The Skills Funding Statement offered unpalatable certainty, but did it also help pave the way for the HMRC apprenticeship funding plan?

Adult apprenticeships emerged as a top funding priority for the government in the Skills Funding Statement last month, according to Mark Corney. He looks at the implications this might have for the HMRC funding plan and also 16 and 17-year-old apprenticeships

The skills funding statement (SFS), published alongside the Higher Education Funding Council for England grant letter, had some important implications for the reform of apprenticeship funding.

The statement confirms turning loan funding for 24+ level three and four apprenticeships into grant funding distributed at the moment to providers.

The decision to introduce individual loans for this group of adult apprentices was forced on the Department for Business, Innovation and Skills (BIS) by the Treasury at the last minute as part of Spending Review 2010.

Individual loans for 24+ level three and four FE courses were already agreed, but extra savings had to be found and so income contingent loans were extended to 24+ level three and four apprenticeships as well.

Always at odds with employer ownership and placing purchasing power into the hands of each employer over public funding of post-16 apprenticeships, the fact that all apprenticeship funding takes the form of grants means the Coalition is now in a position to take the next steps in routing public funding through HMRC system and introducing compulsory employer cash contributions.

More importantly, perhaps, the SFS removes any assumption about the minimum level of planned expenditure on adult apprenticeships within the grant funded adult skills budget (ASB).

In 2015/16, the grant-funded ASB is planned to be £2bn.

Although the precise details of the HMRC system to be used and the alternative for small businesses are important, they are second order issues

The SFS emphasises that funding of adult apprenticeships is the top priority for public support with 19 to 24 traineeships and training for unemployed adults a close second and third.

Previous SFS announcements placed a minimum level of grant and loan funding in cash terms for adult apprenticeships of £770m for 2014/15.

Given that funding for adult apprenticeships is the top priority for public funding and the Prime Minister in the New Year championed more 18 to 24 apprenticeships, a fair judgement is that the sky is the limit within the £2bn ASB.

In effect, BIS wants employers to drive up demand for adult apprenticeships to the maximum available from the ASB.

Apart from the political consensus for more apprentices, especially for 18 to 24-year-olds, and the economic benefits apprenticeships bring, there are specific reasons for wanting spending on adult apprenticeship to be higher than £770m.

In 2013/14, planned spending by the Department for Education on 16 to 18 apprenticeships was £810m.
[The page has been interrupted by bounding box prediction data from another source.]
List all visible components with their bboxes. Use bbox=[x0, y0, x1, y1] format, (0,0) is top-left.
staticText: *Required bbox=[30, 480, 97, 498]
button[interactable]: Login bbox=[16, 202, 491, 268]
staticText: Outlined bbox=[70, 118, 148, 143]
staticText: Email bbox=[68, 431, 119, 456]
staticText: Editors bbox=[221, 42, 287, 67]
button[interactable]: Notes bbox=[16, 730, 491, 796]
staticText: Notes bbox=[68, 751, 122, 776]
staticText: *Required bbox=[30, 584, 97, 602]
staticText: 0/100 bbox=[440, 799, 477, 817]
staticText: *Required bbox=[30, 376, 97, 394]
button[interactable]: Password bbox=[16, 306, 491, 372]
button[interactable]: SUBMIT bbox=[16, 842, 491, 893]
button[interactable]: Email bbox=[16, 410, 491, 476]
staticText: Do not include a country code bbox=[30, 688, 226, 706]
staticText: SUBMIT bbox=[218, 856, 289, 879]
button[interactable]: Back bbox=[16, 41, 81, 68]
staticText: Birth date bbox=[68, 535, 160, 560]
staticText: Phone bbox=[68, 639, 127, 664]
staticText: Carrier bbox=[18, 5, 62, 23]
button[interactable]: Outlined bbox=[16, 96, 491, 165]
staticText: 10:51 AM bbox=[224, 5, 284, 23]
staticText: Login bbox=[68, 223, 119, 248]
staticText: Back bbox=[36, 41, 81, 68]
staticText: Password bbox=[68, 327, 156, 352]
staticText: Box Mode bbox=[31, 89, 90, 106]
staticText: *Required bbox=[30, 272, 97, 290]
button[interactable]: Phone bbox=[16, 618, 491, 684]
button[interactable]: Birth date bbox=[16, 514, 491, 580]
Adding this allocation to the minimum level of planned expenditure by BIS on adult apprenticeships of £770m gives a total of about £1.6bn.

This is not a large sum of public spending in the scheme of things to involve HMRC in its distribution to each employer participating in post-16 apprenticeships. And indeed, less than £1.6bn might need to be routed through HMRC systems if an alternative approach is required for small firms supporting apprentices.
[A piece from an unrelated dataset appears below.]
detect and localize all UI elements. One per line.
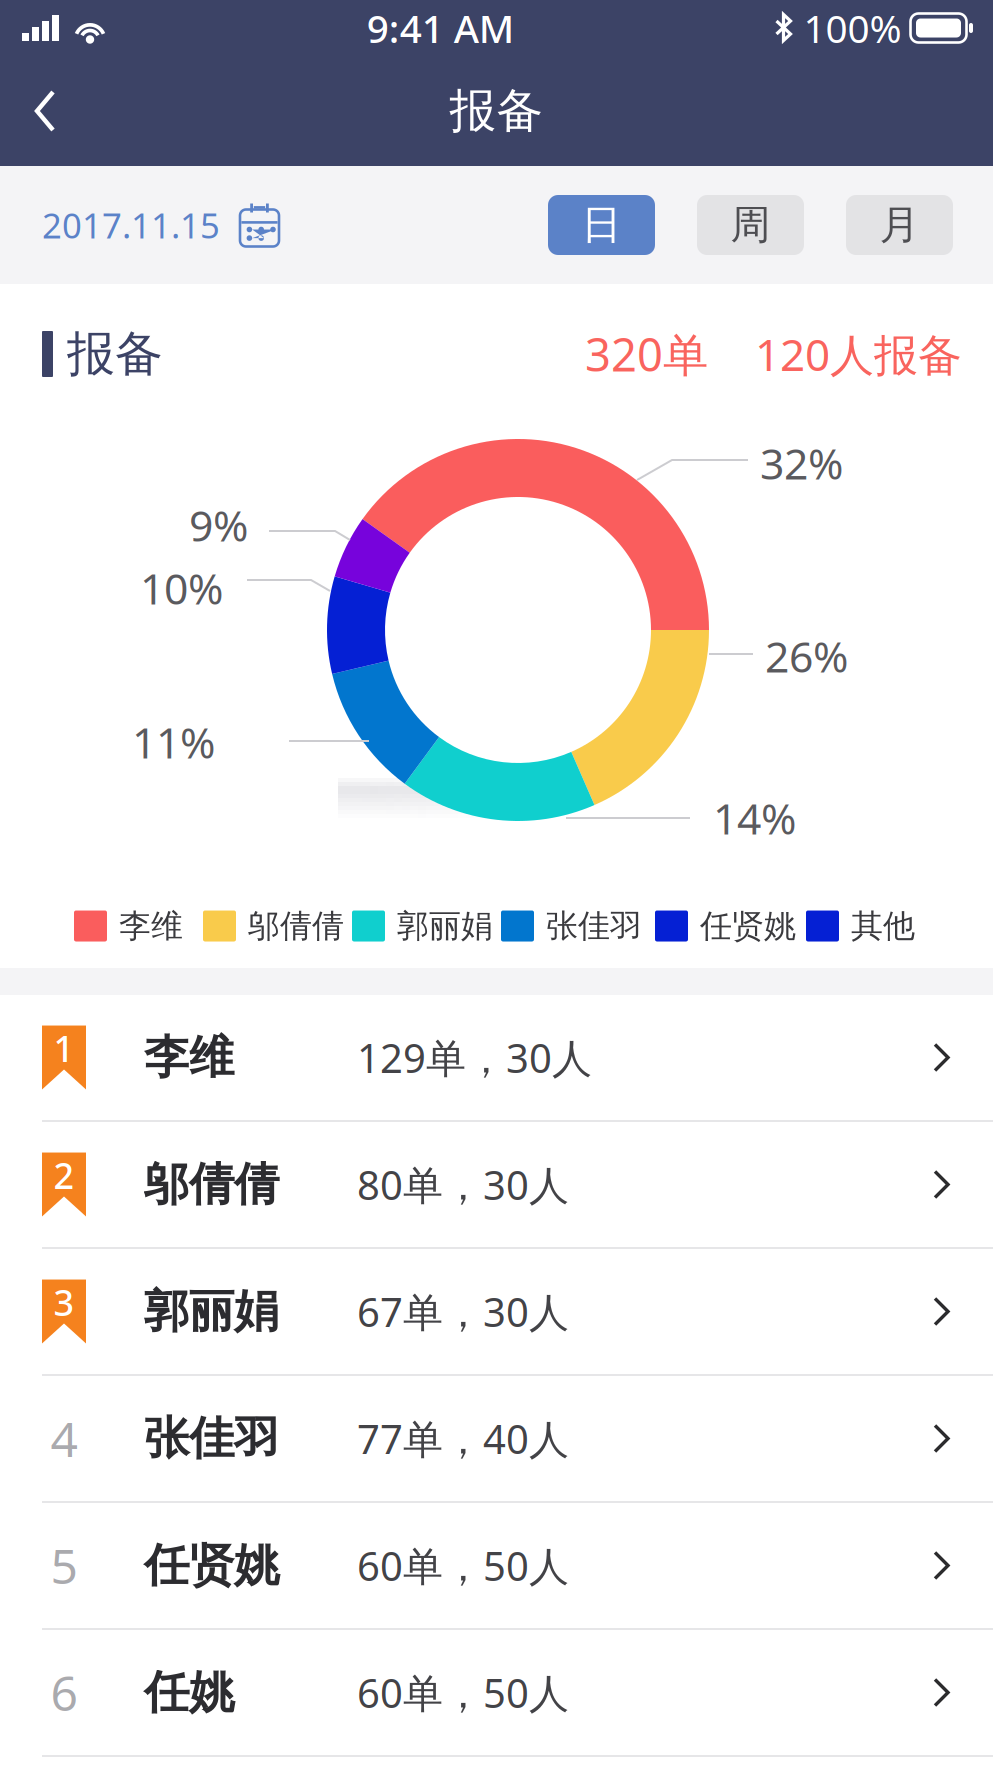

In other words, bumping up spending on adult apprenticeships and in turn overall planned expenditure to more than £1.6bn, whatever the decision for small firms strengthens the case for harnessing large scale national systems operated by HMRC.
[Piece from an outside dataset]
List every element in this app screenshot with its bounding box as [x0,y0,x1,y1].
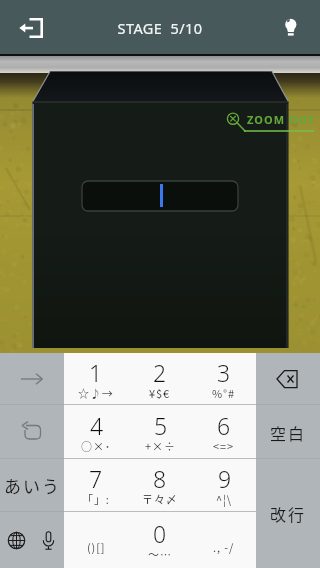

A biblical flood requires help from the military: the odd river bursting its banks does not.

A technical specification for the new apprenticeship funding system is due to be published in the spring. But there are critical policy decisions the Coalition must also make.

Although the precise details of the HMRC system to be used and the alternative for small businesses are important, they are second order issues.

The first order issue remains compulsory employer cash contributions (CECCs). More specifically, the Coalition must decide whether it is sensible for CECCs to apply to apprentices starting at 16 and 17 given that the numbers doing so are only 25,000 and 35,000 respectively.

CECCs for 16 to 17-year-olds could weaken employer demand at a time when raising of the participation age to the 18th birthday requires this age group be in some form of education and training.

England has a small 16 to 17 apprenticeship sector, but a growing adult apprenticeship sector. Decisions on CECCs for 16 to 17 apprenticeships will determine whether this sector of the apprenticeship system survives or withers further away.